A clash of goals and objectives is obviously extremely counterproductive, so a common understanding has to be achieved within the context of the project.
This means that time has to be given to the concept before it is used. It has to be defined, it’s outputs have to be understood, and behaviour that leads to those outputs has to be clarified.
Consider that in the context of values-driven systems of corporate philosophy. ‘Namibian’ and ‘innovative’ are two of the most common values that have emerged, across many values systems.
Both can have widely differing interpretations and results in the context of the entity. If the system decentralises responsibility and decision making, and tries to achieve a uniform result, through the values system then everything has to be understood by all concerned.
There are several steps that need to be followed: Firstly, the organisation has to define the word for itself in simple language. The longer the words in the definition, the less effective it will be.
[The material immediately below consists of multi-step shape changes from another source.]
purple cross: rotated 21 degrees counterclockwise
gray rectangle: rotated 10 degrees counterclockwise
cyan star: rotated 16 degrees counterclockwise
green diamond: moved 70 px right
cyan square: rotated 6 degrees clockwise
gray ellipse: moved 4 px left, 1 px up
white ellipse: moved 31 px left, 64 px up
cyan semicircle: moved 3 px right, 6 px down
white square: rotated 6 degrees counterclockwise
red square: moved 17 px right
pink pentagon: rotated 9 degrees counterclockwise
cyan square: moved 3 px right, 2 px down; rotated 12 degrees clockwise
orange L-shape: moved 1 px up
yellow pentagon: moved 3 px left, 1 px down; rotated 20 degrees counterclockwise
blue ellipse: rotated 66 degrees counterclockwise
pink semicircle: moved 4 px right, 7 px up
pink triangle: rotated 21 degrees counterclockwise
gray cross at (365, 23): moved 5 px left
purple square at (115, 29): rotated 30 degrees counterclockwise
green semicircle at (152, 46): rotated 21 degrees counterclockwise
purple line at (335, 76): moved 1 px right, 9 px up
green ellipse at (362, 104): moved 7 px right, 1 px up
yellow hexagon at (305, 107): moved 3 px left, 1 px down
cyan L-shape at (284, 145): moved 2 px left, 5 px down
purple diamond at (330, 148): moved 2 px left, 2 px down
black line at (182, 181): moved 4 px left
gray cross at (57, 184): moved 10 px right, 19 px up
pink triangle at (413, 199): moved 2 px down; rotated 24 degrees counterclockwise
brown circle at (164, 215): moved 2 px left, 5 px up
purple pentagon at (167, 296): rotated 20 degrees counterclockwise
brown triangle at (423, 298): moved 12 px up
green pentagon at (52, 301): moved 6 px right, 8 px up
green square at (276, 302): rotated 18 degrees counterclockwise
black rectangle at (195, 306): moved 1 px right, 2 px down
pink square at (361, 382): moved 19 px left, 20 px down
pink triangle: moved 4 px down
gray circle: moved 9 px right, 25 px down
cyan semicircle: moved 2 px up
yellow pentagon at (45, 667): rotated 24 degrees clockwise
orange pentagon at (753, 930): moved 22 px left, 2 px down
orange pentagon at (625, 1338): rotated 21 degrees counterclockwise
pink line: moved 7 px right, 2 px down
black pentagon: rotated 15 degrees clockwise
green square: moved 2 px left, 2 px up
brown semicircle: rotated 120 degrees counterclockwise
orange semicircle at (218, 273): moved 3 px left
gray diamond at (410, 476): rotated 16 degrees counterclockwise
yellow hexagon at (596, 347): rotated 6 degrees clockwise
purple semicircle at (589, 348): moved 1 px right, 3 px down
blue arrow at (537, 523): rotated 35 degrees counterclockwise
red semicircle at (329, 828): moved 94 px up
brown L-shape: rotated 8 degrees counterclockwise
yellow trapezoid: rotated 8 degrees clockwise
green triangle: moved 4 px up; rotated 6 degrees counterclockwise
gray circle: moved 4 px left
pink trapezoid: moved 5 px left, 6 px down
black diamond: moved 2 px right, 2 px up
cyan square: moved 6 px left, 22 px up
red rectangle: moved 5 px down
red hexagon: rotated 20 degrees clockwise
Secondly, the expected results need to be stated very clearly. For instance, ‘Namibian’ could entail a shift in shareholding, an approach to a business model, a marketing footprint, a supplier strategy or a combination of these.
The concept, the definition, must have an operational effect and a bottom line for it to be valuable enough to give time to it.
Thirdly, sample behaviour and decision patterns need to be defined. These should act as guidelines, not as a mould. The guidelines should give staff confidence that their decisions and behaviour will be accepted.
Finally, training will be needed to impart the necessary understanding. This training should be repeated regularly with sporadic reinforcement as well. The long words and catchphrases are important, but without results-oriented management, they should not be used.